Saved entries
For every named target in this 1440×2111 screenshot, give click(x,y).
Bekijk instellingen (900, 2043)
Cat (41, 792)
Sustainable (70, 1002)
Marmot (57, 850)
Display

◆ DIRECTIONS FOR THIS TASK: Could you write out all the entries exactly as given?

◆ SOLUTION TO THE EXERCISE:
For every named target in this 1440×2111 screenshot, give click(x,y).
Bekijk instellingen (900, 2043)
Cat (41, 792)
Sustainable (70, 1002)
Marmot (57, 850)
Display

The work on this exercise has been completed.